5 quirky IRA rules you never heard of
From: www.financial-planning.com
When it comes to IRAs, the tax rules get pretty complicated to say the least.
Here are five unusual quirks that all financial planners should know. Understanding these anomalies could come in handy, helping you save clients some serious money.
1. Military death benefits can be contributed to a Roth IRA: Help families of veterans with this one because it can make a big difference in their taxes.
The tax code allows a beneficiary of military death gratuities and Service Members Group Life Insurance (SGLI) to contribute those funds to a Roth IRA or a Coverdell Education Savings Account (ESA). This provision applies to beneficiaries of all military personnel — not just active military. Importantly, the Roth contribution can be made without regard to the annual contribution or income limits that apply to those accounts. The contribution must be done by the end of the year following the receipt of the death benefit. For instance, if the beneficiary’s spouse passed away this year, they would have until the end of 2019 to make the contribution.
If your client later decides to withdraw any part of the military death benefits or SGLI payments that he or she contributed to a Roth IRA, those distributions will be tax free, even if the distribution from the Roth IRA is otherwise not a qualified distribution.

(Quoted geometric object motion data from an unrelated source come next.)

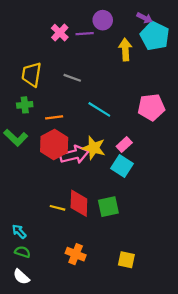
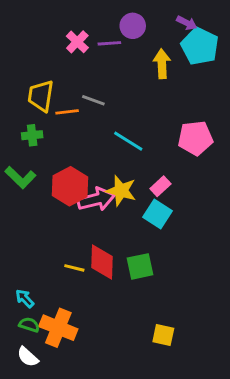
orange line: (54, 117) -> (67, 112), moved
orange cross: (76, 254) -> (58, 328), moved, size x1.4

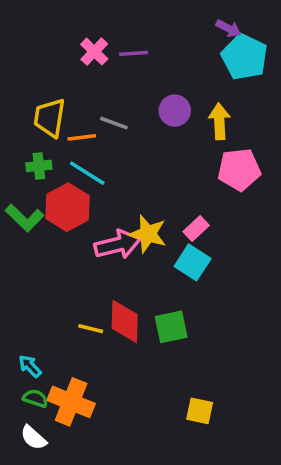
purple circle: (133, 26) -> (175, 111), moved
yellow arrow: (162, 64) -> (219, 121), moved
cyan line: (128, 141) -> (87, 173), moved
red hexagon: (70, 186) -> (67, 207), moved

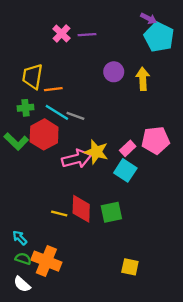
gray line: (114, 123) -> (75, 116), moved
pink pentagon: (239, 170) -> (156, 140), moved

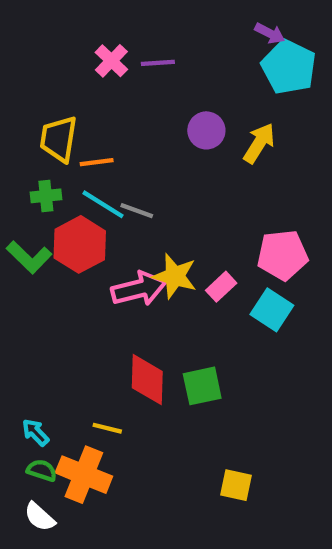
yellow arrow: (143, 79) -> (259, 143), turned 35
pink rectangle: (128, 148) -> (221, 287), moved
cyan square: (125, 170) -> (272, 310), moved
yellow line: (59, 213) -> (107, 428), moved

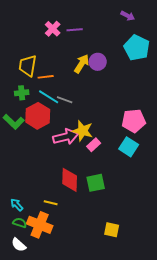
cyan pentagon: (289, 67) -> (137, 48), moved
yellow arrow: (259, 143) -> (82, 64), moved
pink rectangle: (221, 287) -> (94, 145), moved

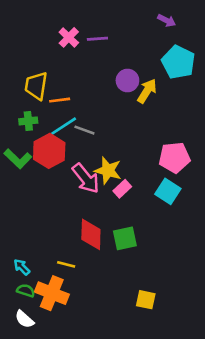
yellow arrow: (82, 64) -> (147, 91), moved
cyan line: (49, 97) -> (64, 126), turned -65
pink arrow: (66, 137) -> (86, 178), turned 65

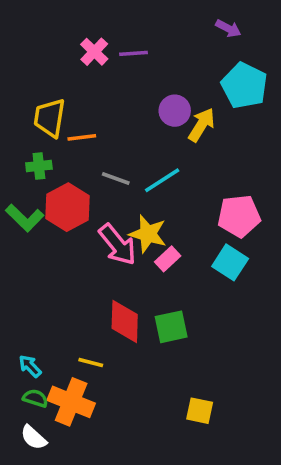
cyan line: (64, 126) -> (162, 180), moved

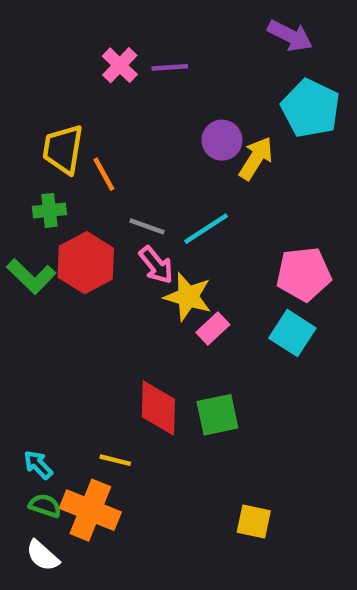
purple arrow: (228, 28) -> (290, 36), size x1.4
orange line: (82, 137) -> (104, 174), turned 68
pink arrow: (118, 245) -> (156, 265), moved, size x0.7

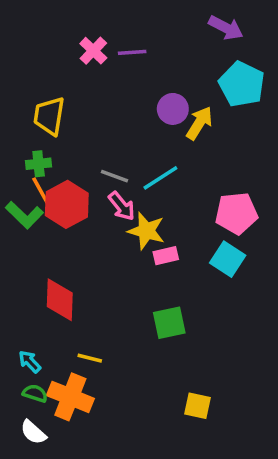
orange line: (104, 174) -> (40, 190), moved
pink rectangle: (213, 329) -> (166, 256), turned 30
red diamond: (158, 408) -> (60, 300), moved

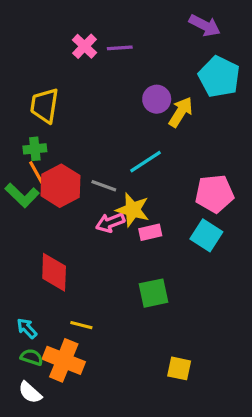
gray line: (115, 176) -> (104, 186), moved
pink arrow: (122, 206) -> (110, 223), moved, turned 108

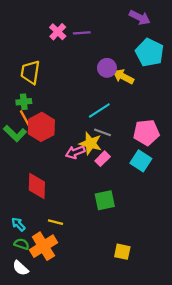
yellow arrow: (181, 112) -> (123, 77), turned -95
gray line: (104, 186) -> (103, 132), moved
pink rectangle: (150, 232) -> (103, 159), turned -32
orange cross: (64, 360) -> (43, 246), turned 36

Your clients may also want to consider allocating their military death benefits to a few different uses. Some of the funds can go to a Roth, some to the ESA and some can be held out for immediate needs. That said, the total amount contributed to a Roth and an ESA cannot exceed the total amount of the benefits received. Funds are considered contributed to the ESA first and the Roth IRA second. Any excess amounts contributed would have to be withdrawn from the Roth IRA first.

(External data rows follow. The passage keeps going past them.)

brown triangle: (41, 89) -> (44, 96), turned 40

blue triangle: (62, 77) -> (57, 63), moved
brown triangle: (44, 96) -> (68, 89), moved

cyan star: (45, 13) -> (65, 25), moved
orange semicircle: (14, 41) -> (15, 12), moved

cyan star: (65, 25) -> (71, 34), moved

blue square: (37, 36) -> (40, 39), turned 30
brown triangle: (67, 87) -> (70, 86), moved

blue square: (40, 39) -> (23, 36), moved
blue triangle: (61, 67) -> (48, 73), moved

Example: A client receives an SGLI beneficiary distribution of $250,000. She immediately contributes $50,000 to an ESA account for her son. The most the client could now contribute to a Roth IRA is the remaining balance of $200,000. If the beneficiary receives more than one benefit, he or she has one year from the date of receipt of each benefit to make a contribution to the Roth IRA or the ESA.
2. Inherited IRAs cannot be converted, but inherited plan funds can: An inherited IRA cannot be converted to an inherited Roth IRA. That said, an inherited company plan (excluding a SEP or SIMPLE IRA) can be converted to an inherited Roth IRA as long as the beneficiary is a designated beneficiary — meaning that the beneficiary is an individual or qualifying trust that is named on the company retirement plan beneficiary form.

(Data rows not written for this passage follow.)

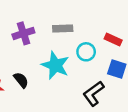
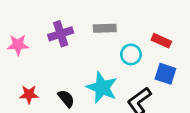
cyan star: (55, 65) -> (102, 88), moved
black semicircle: (21, 80) -> (66, 99), moved

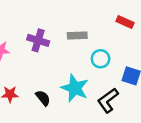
purple cross: (61, 34) -> (38, 40), turned 35
red rectangle: (161, 41) -> (125, 22), moved

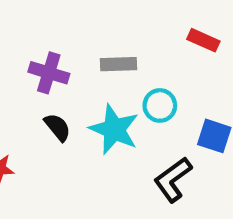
cyan star: (75, 88) -> (114, 129), moved
black semicircle: (43, 98) -> (57, 127), moved

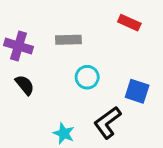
cyan circle: (160, 105) -> (87, 77), moved
cyan star: (114, 129) -> (64, 133), moved, size x0.6

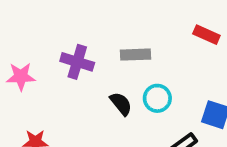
black semicircle: (25, 85) -> (121, 104), moved

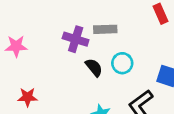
red rectangle: (206, 35) -> (160, 14), turned 42
purple cross: (77, 62) -> (76, 39), moved

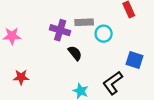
cyan circle: (122, 63) -> (104, 34), moved

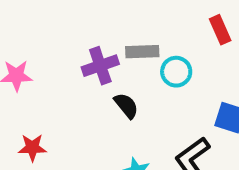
purple cross: (60, 30) -> (100, 66), turned -36

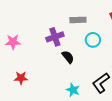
gray rectangle: (142, 52) -> (78, 20), moved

If no beneficiary is named on the 401(k) beneficiary form, and, say, the deceased employee’s son inherits the 401(k) through the estate, then there is no designated beneficiary. In that case, the 401(k) cannot be converted to an inherited Roth IRA, nor can it be transferred to an inherited traditional IRA.
In addition, for the inherited plan funds to qualify to be converted to an inherited Roth IRA, or be transferred to an inherited traditional IRA, the account must be properly titled and directly rolled over to an inherited traditional or Roth IRA. The designated beneficiary should also take the first RMD by the end of the year after death to ensure the ability to stretch distributions.
If the beneficiary chooses to convert the plan funds to an inherited Roth IRA, the amount converted will be taxable the same as any Roth conversion. In addition, the inherited Roth is subject to ongoing RMDs, although they will likely be tax free.
Planning tip: If your client inherits a 401(k) and is considering converting those 401(k)s funds to an inherited Roth, first see if the client has his own IRA or plan funds that can be converted. Either conversion (the inherited plan funds or his own retirement accounts) will be taxable, but if there are limited funds to pay the conversion tax, first have the beneficiary convert his own IRA to a Roth, rather than the inherited plan funds. Why? If he converts his own IRA to a Roth IRA, then this is his own Roth IRA and will not be subject to lifetime RMDs.
In addition, after death he can leave that Roth IRA to a spouse who can roll it over to her own Roth and continue avoiding lifetime RMDs, or he can leave it to some other designated beneficiary who can stretch the inherited Roth over a longer period. If he converts his inherited plan funds to an inherited Roth IRA, then that inherited Roth IRA is subject to RMDs beginning in the year after death. This would erode the inherited Roth more quickly. Even though he can convert the inherited funds, he should use the money available to convert any of his own IRAs to a Roth first, and keep that Roth free of RMDs for life.